What is the order of growth of the runtime of bar(n) with respect to n?

def bar(n):
    i, sum = 1, 0
    while i <= n:
        sum += biz(n)
        i += 1
    return sum

def biz(n):
    i, sum = 1, 0
    while i <= n:
        sum += i**3
        i += 1
    return sum

Choose one of:

  • Constant
  • Logarithmic
  • Linear
  • Quadratic
  • Exponential
  • None of these
The while-loop in bar iterates for n loops, so n calls to biz(n) are made.

A single biz(n) call runs in linear time because the while-loop in biz iterates for n constant-time loops. Don't be confused by i**3: evaluating i**3 takes constant time even though the result is cubic.

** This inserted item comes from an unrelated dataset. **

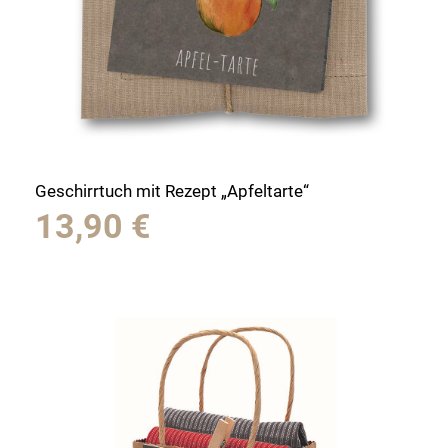
Geschirrtuch mit Rezept „Apfeltarte“
13,90
€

The runtime complexity of bar is Θ(n * n) = Θ(n^2) and the runtime is quadratic.

What is the order of growth of the runtime of foo in terms of n, where n is the length of lst? Assume that slicing a list and evaluating len(lst) take constant time.

Express your answer with Θ notation.

def foo(lst, i):
    mid = len(lst) // 2
    if mid == 0:
        return lst
    elif i > 0:
        return foo(lst[mid:], -1)
    else:
        return foo(lst[:mid], 1)
A foo call makes a single recursive call that halves the length of the argument for lst. We need approximately log(n) calls to reach the base case of a lst with length one or less.

The nonrecursive portion of each call takes constant time, so the overall runtime of foo is logarithmic and the runtime complexity of foo is Θ(log(n)).

Note: We made this problem easier by assuming that slicing a list takes constant time; in reality, slicing a list generally takes linear time with respect to the size of the slice.